PROMPT:
What you return must match the entries word for word, minus the pictures.

Rendered page images:
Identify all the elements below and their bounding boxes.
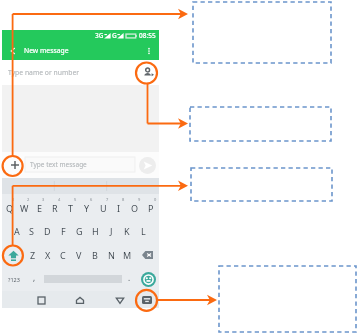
staticText: Y bbox=[84, 202, 90, 214]
staticText: M bbox=[123, 249, 132, 261]
staticText: 8 bbox=[122, 197, 125, 202]
button[interactable]: B bbox=[87, 243, 103, 267]
button[interactable]: S bbox=[24, 219, 39, 243]
button[interactable]: Q bbox=[2, 194, 17, 219]
staticText: Type name or number bbox=[8, 68, 80, 77]
staticText: U bbox=[100, 202, 107, 214]
staticText: 5 bbox=[74, 197, 77, 202]
button[interactable]: Z bbox=[25, 243, 40, 267]
button[interactable]: Emoji bbox=[138, 267, 159, 291]
staticText: K bbox=[124, 225, 130, 237]
staticText: H bbox=[92, 225, 99, 237]
button[interactable]: G bbox=[71, 219, 87, 243]
button[interactable]: U bbox=[95, 194, 111, 219]
staticText: T bbox=[68, 202, 74, 214]
staticText: ?123 bbox=[8, 276, 20, 283]
button[interactable]: . bbox=[120, 267, 138, 291]
button[interactable]: More options bbox=[144, 46, 154, 56]
staticText: C bbox=[60, 249, 66, 261]
staticText: G bbox=[112, 31, 117, 40]
button[interactable]: Shift bbox=[2, 243, 25, 267]
staticText: 9 bbox=[138, 197, 141, 202]
staticText: R bbox=[52, 202, 58, 214]
button[interactable]: Send bbox=[139, 157, 156, 174]
button[interactable]: Attach bbox=[8, 158, 22, 172]
button[interactable]: H bbox=[87, 219, 103, 243]
button[interactable]: M bbox=[119, 243, 135, 267]
button[interactable]: J bbox=[103, 219, 119, 243]
button[interactable]: Type text message bbox=[25, 157, 135, 172]
button[interactable]: R bbox=[47, 194, 63, 219]
button[interactable]: ?123 bbox=[3, 267, 24, 291]
button[interactable]: K bbox=[119, 219, 135, 243]
staticText: . bbox=[128, 272, 131, 283]
staticText: Type text message bbox=[30, 160, 87, 169]
staticText: 3 bbox=[42, 197, 45, 202]
staticText: 3G bbox=[95, 31, 104, 40]
staticText: B bbox=[92, 249, 98, 261]
staticText: 2 bbox=[27, 197, 30, 202]
staticText: S bbox=[29, 225, 34, 237]
staticText: Z bbox=[30, 249, 36, 261]
button[interactable]: T bbox=[63, 194, 79, 219]
button[interactable]: X bbox=[40, 243, 55, 267]
staticText: A bbox=[14, 225, 20, 237]
button[interactable]: L bbox=[135, 219, 151, 243]
button[interactable]: F bbox=[55, 219, 71, 243]
button[interactable]: Backspace bbox=[135, 243, 159, 267]
button[interactable]: V bbox=[71, 243, 87, 267]
button[interactable]: Home bbox=[73, 293, 87, 307]
staticText: G bbox=[76, 225, 83, 237]
staticText: 08:55 bbox=[139, 31, 156, 40]
staticText: P bbox=[148, 202, 154, 214]
staticText: F bbox=[61, 225, 66, 237]
button[interactable]: , bbox=[26, 267, 42, 291]
staticText: J bbox=[110, 225, 113, 237]
staticText: 4 bbox=[58, 197, 61, 202]
button[interactable]: C bbox=[55, 243, 71, 267]
button[interactable]: D bbox=[39, 219, 55, 243]
button[interactable]: Back bbox=[113, 293, 127, 307]
staticText: New message bbox=[24, 46, 69, 55]
staticText: , bbox=[33, 272, 36, 283]
staticText: D bbox=[44, 225, 51, 237]
button[interactable]: I bbox=[111, 194, 127, 219]
button[interactable]: A bbox=[9, 219, 24, 243]
staticText: 1 bbox=[12, 197, 15, 202]
button[interactable]: Hide keyboard bbox=[139, 292, 154, 307]
staticText: 7 bbox=[106, 197, 109, 202]
staticText: E bbox=[37, 202, 43, 214]
button[interactable]: Y bbox=[79, 194, 95, 219]
staticText: Q bbox=[6, 202, 14, 214]
staticText: V bbox=[76, 249, 82, 261]
button[interactable]: Add contact bbox=[143, 67, 154, 78]
staticText: I bbox=[117, 202, 121, 214]
button[interactable]: E bbox=[32, 194, 47, 219]
staticText: W bbox=[20, 202, 29, 214]
button[interactable]: O bbox=[127, 194, 143, 219]
staticText: X bbox=[45, 249, 51, 261]
button[interactable]: Back bbox=[7, 45, 19, 57]
staticText: 6 bbox=[90, 197, 93, 202]
staticText: L bbox=[141, 225, 146, 237]
staticText: 0 bbox=[154, 197, 157, 202]
button[interactable]: W bbox=[17, 194, 32, 219]
button[interactable]: N bbox=[103, 243, 119, 267]
staticText: O bbox=[131, 202, 139, 214]
button[interactable]: P bbox=[143, 194, 159, 219]
staticText: N bbox=[108, 249, 115, 261]
button[interactable]: Recents bbox=[34, 293, 48, 307]
button[interactable]: Space bbox=[42, 267, 123, 291]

RESPONSE TO THIS EXERCISE:
Identify all the elements below and their bounding boxes.
staticText: Y bbox=[84, 202, 90, 214]
staticText: M bbox=[123, 249, 132, 261]
staticText: 8 bbox=[122, 197, 125, 202]
button[interactable]: B bbox=[87, 243, 103, 267]
button[interactable]: S bbox=[24, 219, 39, 243]
button[interactable]: Q bbox=[2, 194, 17, 219]
staticText: Type name or number bbox=[8, 68, 80, 77]
staticText: U bbox=[100, 202, 107, 214]
staticText: 5 bbox=[74, 197, 77, 202]
button[interactable]: Z bbox=[25, 243, 40, 267]
button[interactable]: Emoji bbox=[138, 267, 159, 291]
staticText: K bbox=[124, 225, 130, 237]
staticText: H bbox=[92, 225, 99, 237]
button[interactable]: G bbox=[71, 219, 87, 243]
button[interactable]: U bbox=[95, 194, 111, 219]
staticText: T bbox=[68, 202, 74, 214]
staticText: ?123 bbox=[8, 276, 20, 283]
button[interactable]: . bbox=[120, 267, 138, 291]
button[interactable]: More options bbox=[144, 46, 154, 56]
staticText: C bbox=[60, 249, 66, 261]
staticText: G bbox=[112, 31, 117, 40]
button[interactable]: Shift bbox=[2, 243, 25, 267]
staticText: 9 bbox=[138, 197, 141, 202]
staticText: R bbox=[52, 202, 58, 214]
button[interactable]: Send bbox=[139, 157, 156, 174]
button[interactable]: Attach bbox=[8, 158, 22, 172]
button[interactable]: H bbox=[87, 219, 103, 243]
button[interactable]: M bbox=[119, 243, 135, 267]
button[interactable]: J bbox=[103, 219, 119, 243]
button[interactable]: Type text message bbox=[25, 157, 135, 172]
button[interactable]: R bbox=[47, 194, 63, 219]
button[interactable]: ?123 bbox=[3, 267, 24, 291]
button[interactable]: K bbox=[119, 219, 135, 243]
staticText: . bbox=[128, 272, 131, 283]
staticText: Type text message bbox=[30, 160, 87, 169]
staticText: 3 bbox=[42, 197, 45, 202]
staticText: 3G bbox=[95, 31, 104, 40]
staticText: B bbox=[92, 249, 98, 261]
staticText: 2 bbox=[27, 197, 30, 202]
staticText: S bbox=[29, 225, 34, 237]
staticText: Z bbox=[30, 249, 36, 261]
button[interactable]: T bbox=[63, 194, 79, 219]
button[interactable]: X bbox=[40, 243, 55, 267]
staticText: A bbox=[14, 225, 20, 237]
button[interactable]: L bbox=[135, 219, 151, 243]
button[interactable]: F bbox=[55, 219, 71, 243]
button[interactable]: Backspace bbox=[135, 243, 159, 267]
button[interactable]: V bbox=[71, 243, 87, 267]
button[interactable]: Home bbox=[73, 293, 87, 307]
staticText: G bbox=[76, 225, 83, 237]
staticText: 08:55 bbox=[139, 31, 156, 40]
staticText: P bbox=[148, 202, 154, 214]
staticText: F bbox=[61, 225, 66, 237]
button[interactable]: , bbox=[26, 267, 42, 291]
staticText: J bbox=[110, 225, 113, 237]
staticText: 4 bbox=[58, 197, 61, 202]
button[interactable]: C bbox=[55, 243, 71, 267]
button[interactable]: D bbox=[39, 219, 55, 243]
button[interactable]: Back bbox=[113, 293, 127, 307]
staticText: New message bbox=[24, 46, 69, 55]
staticText: , bbox=[33, 272, 36, 283]
staticText: D bbox=[44, 225, 51, 237]
button[interactable]: I bbox=[111, 194, 127, 219]
button[interactable]: A bbox=[9, 219, 24, 243]
staticText: 1 bbox=[12, 197, 15, 202]
button[interactable]: Hide keyboard bbox=[139, 292, 154, 307]
staticText: 7 bbox=[106, 197, 109, 202]
staticText: E bbox=[37, 202, 43, 214]
button[interactable]: Y bbox=[79, 194, 95, 219]
staticText: Q bbox=[6, 202, 14, 214]
staticText: V bbox=[76, 249, 82, 261]
button[interactable]: Add contact bbox=[143, 67, 154, 78]
staticText: I bbox=[117, 202, 121, 214]
button[interactable]: E bbox=[32, 194, 47, 219]
staticText: W bbox=[20, 202, 29, 214]
button[interactable]: O bbox=[127, 194, 143, 219]
staticText: X bbox=[45, 249, 51, 261]
button[interactable]: Back bbox=[7, 45, 19, 57]
staticText: 6 bbox=[90, 197, 93, 202]
staticText: L bbox=[141, 225, 146, 237]
staticText: 0 bbox=[154, 197, 157, 202]
button[interactable]: W bbox=[17, 194, 32, 219]
button[interactable]: N bbox=[103, 243, 119, 267]
staticText: O bbox=[131, 202, 139, 214]
button[interactable]: P bbox=[143, 194, 159, 219]
staticText: N bbox=[108, 249, 115, 261]
button[interactable]: Recents bbox=[34, 293, 48, 307]
button[interactable]: Space bbox=[42, 267, 123, 291]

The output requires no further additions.